The Blood Red Moon During Maximum Totality
A marvelous apparition of a blood-colored or deep red Moon stunned a lot of Philippine sky viewers during the Total Lunar Eclipse last June 16, 2011. The totality time lasted for about 1 hour and 40 minutes.
At the time of the totality – when the Moon passes through the Earth’s umbral shadow – the entire disk of the Moon turns vibrant red. The Earth’s atmosphere which acts like a filtered lens bends red sunlight into our planet’s shadow and scatters out blue light. It’s the same reason why sunrises and sunsets appear reddish. If Earth had no atmosphere, its shadow would be pitch black and the eclipsed moon would be invisible.
According to some astronomers, this eclipse was the darkest lunar eclipse in almost 100 years because the centers of the sun, the earth and the moon were nearly be on one straight line.
I’m still editing the other eclipse photos.
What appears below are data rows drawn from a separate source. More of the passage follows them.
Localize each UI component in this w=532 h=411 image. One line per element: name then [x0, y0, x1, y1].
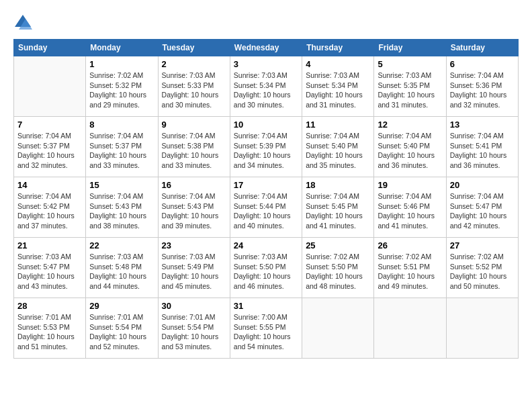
- calendar-week-4: 21Sunrise: 7:03 AM Sunset: 5:47 PM Dayli…: [14, 238, 519, 298]
- calendar-cell: 7Sunrise: 7:04 AM Sunset: 5:37 PM Daylig…: [14, 117, 86, 177]
- day-number: 25: [306, 240, 370, 250]
- calendar-cell: 31Sunrise: 7:00 AM Sunset: 5:55 PM Dayli…: [230, 298, 302, 359]
- day-info: Sunrise: 7:04 AM Sunset: 5:37 PM Dayligh…: [89, 131, 154, 171]
- day-info: Sunrise: 7:00 AM Sunset: 5:55 PM Dayligh…: [234, 312, 298, 352]
- day-number: 17: [234, 180, 298, 190]
- calendar-cell: 16Sunrise: 7:04 AM Sunset: 5:43 PM Dayli…: [158, 177, 230, 238]
- calendar-cell: 4Sunrise: 7:03 AM Sunset: 5:34 PM Daylig…: [302, 56, 374, 117]
- calendar: SundayMondayTuesdayWednesdayThursdayFrid…: [13, 39, 519, 359]
- day-info: Sunrise: 7:04 AM Sunset: 5:45 PM Dayligh…: [306, 191, 370, 231]
- day-number: 10: [234, 120, 298, 130]
- logo-icon: [13, 13, 32, 32]
- day-info: Sunrise: 7:04 AM Sunset: 5:39 PM Dayligh…: [234, 131, 298, 171]
- day-info: Sunrise: 7:04 AM Sunset: 5:42 PM Dayligh…: [17, 191, 82, 231]
- day-info: Sunrise: 7:04 AM Sunset: 5:47 PM Dayligh…: [450, 191, 515, 231]
- calendar-cell: 20Sunrise: 7:04 AM Sunset: 5:47 PM Dayli…: [446, 177, 518, 238]
- day-number: 21: [17, 240, 82, 250]
- calendar-cell: 2Sunrise: 7:03 AM Sunset: 5:33 PM Daylig…: [158, 56, 230, 117]
- day-number: 9: [162, 120, 226, 130]
- column-header-saturday: Saturday: [446, 40, 518, 56]
- day-info: Sunrise: 7:03 AM Sunset: 5:48 PM Dayligh…: [89, 252, 154, 291]
- calendar-week-2: 7Sunrise: 7:04 AM Sunset: 5:37 PM Daylig…: [14, 117, 519, 177]
- calendar-cell: 9Sunrise: 7:04 AM Sunset: 5:38 PM Daylig…: [158, 117, 230, 177]
- day-number: 30: [162, 301, 226, 311]
- header: [13, 13, 519, 32]
- day-info: Sunrise: 7:03 AM Sunset: 5:33 PM Dayligh…: [162, 71, 226, 110]
- calendar-cell: 23Sunrise: 7:03 AM Sunset: 5:49 PM Dayli…: [158, 238, 230, 298]
- day-number: 8: [89, 120, 154, 130]
- day-info: Sunrise: 7:04 AM Sunset: 5:41 PM Dayligh…: [450, 131, 515, 171]
- day-number: 3: [234, 59, 298, 69]
- day-number: 2: [162, 59, 226, 69]
- day-number: 4: [306, 59, 370, 69]
- day-number: 7: [17, 120, 82, 130]
- day-info: Sunrise: 7:04 AM Sunset: 5:44 PM Dayligh…: [234, 191, 298, 231]
- day-number: 20: [450, 180, 515, 190]
- calendar-cell: 19Sunrise: 7:04 AM Sunset: 5:46 PM Dayli…: [374, 177, 446, 238]
- calendar-cell: 30Sunrise: 7:01 AM Sunset: 5:54 PM Dayli…: [158, 298, 230, 359]
- calendar-cell: [302, 298, 374, 359]
- day-number: 11: [306, 120, 370, 130]
- calendar-cell: [374, 298, 446, 359]
- day-number: 15: [89, 180, 154, 190]
- day-info: Sunrise: 7:04 AM Sunset: 5:36 PM Dayligh…: [450, 71, 515, 110]
- calendar-cell: 14Sunrise: 7:04 AM Sunset: 5:42 PM Dayli…: [14, 177, 86, 238]
- column-header-thursday: Thursday: [302, 40, 374, 56]
- column-header-wednesday: Wednesday: [230, 40, 302, 56]
- day-info: Sunrise: 7:04 AM Sunset: 5:46 PM Dayligh…: [378, 191, 442, 231]
- calendar-cell: 29Sunrise: 7:01 AM Sunset: 5:54 PM Dayli…: [86, 298, 158, 359]
- day-info: Sunrise: 7:04 AM Sunset: 5:37 PM Dayligh…: [17, 131, 82, 171]
- day-info: Sunrise: 7:03 AM Sunset: 5:35 PM Dayligh…: [378, 71, 442, 110]
- day-number: 23: [162, 240, 226, 250]
- calendar-cell: 21Sunrise: 7:03 AM Sunset: 5:47 PM Dayli…: [14, 238, 86, 298]
- calendar-cell: 27Sunrise: 7:02 AM Sunset: 5:52 PM Dayli…: [446, 238, 518, 298]
- calendar-cell: 13Sunrise: 7:04 AM Sunset: 5:41 PM Dayli…: [446, 117, 518, 177]
- day-info: Sunrise: 7:03 AM Sunset: 5:47 PM Dayligh…: [17, 252, 82, 291]
- day-number: 19: [378, 180, 442, 190]
- calendar-cell: 15Sunrise: 7:04 AM Sunset: 5:43 PM Dayli…: [86, 177, 158, 238]
- calendar-cell: [446, 298, 518, 359]
- day-number: 12: [378, 120, 442, 130]
- day-number: 27: [450, 240, 515, 250]
- day-info: Sunrise: 7:04 AM Sunset: 5:40 PM Dayligh…: [378, 131, 442, 171]
- column-header-friday: Friday: [374, 40, 446, 56]
- day-info: Sunrise: 7:03 AM Sunset: 5:49 PM Dayligh…: [162, 252, 226, 291]
- day-info: Sunrise: 7:02 AM Sunset: 5:50 PM Dayligh…: [306, 252, 370, 291]
- calendar-cell: 22Sunrise: 7:03 AM Sunset: 5:48 PM Dayli…: [86, 238, 158, 298]
- column-header-monday: Monday: [86, 40, 158, 56]
- calendar-cell: 3Sunrise: 7:03 AM Sunset: 5:34 PM Daylig…: [230, 56, 302, 117]
- day-number: 31: [234, 301, 298, 311]
- day-info: Sunrise: 7:04 AM Sunset: 5:43 PM Dayligh…: [89, 191, 154, 231]
- day-number: 1: [89, 59, 154, 69]
- day-info: Sunrise: 7:04 AM Sunset: 5:40 PM Dayligh…: [306, 131, 370, 171]
- calendar-cell: 1Sunrise: 7:02 AM Sunset: 5:32 PM Daylig…: [86, 56, 158, 117]
- calendar-cell: 26Sunrise: 7:02 AM Sunset: 5:51 PM Dayli…: [374, 238, 446, 298]
- day-info: Sunrise: 7:02 AM Sunset: 5:32 PM Dayligh…: [89, 71, 154, 110]
- day-number: 5: [378, 59, 442, 69]
- day-number: 14: [17, 180, 82, 190]
- day-number: 24: [234, 240, 298, 250]
- calendar-week-5: 28Sunrise: 7:01 AM Sunset: 5:53 PM Dayli…: [14, 298, 519, 359]
- calendar-cell: 12Sunrise: 7:04 AM Sunset: 5:40 PM Dayli…: [374, 117, 446, 177]
- day-info: Sunrise: 7:02 AM Sunset: 5:52 PM Dayligh…: [450, 252, 515, 291]
- calendar-cell: 28Sunrise: 7:01 AM Sunset: 5:53 PM Dayli…: [14, 298, 86, 359]
- calendar-week-3: 14Sunrise: 7:04 AM Sunset: 5:42 PM Dayli…: [14, 177, 519, 238]
- day-info: Sunrise: 7:02 AM Sunset: 5:51 PM Dayligh…: [378, 252, 442, 291]
- calendar-cell: 8Sunrise: 7:04 AM Sunset: 5:37 PM Daylig…: [86, 117, 158, 177]
- column-header-sunday: Sunday: [14, 40, 86, 56]
- day-number: 22: [89, 240, 154, 250]
- day-info: Sunrise: 7:01 AM Sunset: 5:54 PM Dayligh…: [162, 312, 226, 352]
- day-info: Sunrise: 7:03 AM Sunset: 5:34 PM Dayligh…: [306, 71, 370, 110]
- calendar-cell: 5Sunrise: 7:03 AM Sunset: 5:35 PM Daylig…: [374, 56, 446, 117]
- column-header-tuesday: Tuesday: [158, 40, 230, 56]
- calendar-cell: 6Sunrise: 7:04 AM Sunset: 5:36 PM Daylig…: [446, 56, 518, 117]
- calendar-cell: 17Sunrise: 7:04 AM Sunset: 5:44 PM Dayli…: [230, 177, 302, 238]
- calendar-cell: [14, 56, 86, 117]
- day-number: 18: [306, 180, 370, 190]
- day-info: Sunrise: 7:01 AM Sunset: 5:53 PM Dayligh…: [17, 312, 82, 352]
- calendar-cell: 11Sunrise: 7:04 AM Sunset: 5:40 PM Dayli…: [302, 117, 374, 177]
- day-number: 28: [17, 301, 82, 311]
- logo: [13, 13, 35, 32]
- day-number: 13: [450, 120, 515, 130]
- calendar-header-row: SundayMondayTuesdayWednesdayThursdayFrid…: [14, 40, 519, 56]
Will post the rest of them including my observation report soon. 🙂
This photo was taken from the very nice Seven Suites Hotel Observatory in Antipolo.
Camera used was Nikon D3000 (48mm, f/5.6, 30-sec exp. at ISO 200)
* * * *
A Tip on Lunar Photography:
As you can observe, the image was a bit out-of-focused. I had a hard time focusing on the Moon as subject during that time because I didn’t have a good telephoto lens that could’ve made the Moon appear clearer and larger. Telephoto lenses are well-designed for photographing distant subjects like the Moon. However, those are very expensive. Wide angle lenses used in landscape photography such as this makes the moon look even smaller than how you had visualized it in the scene.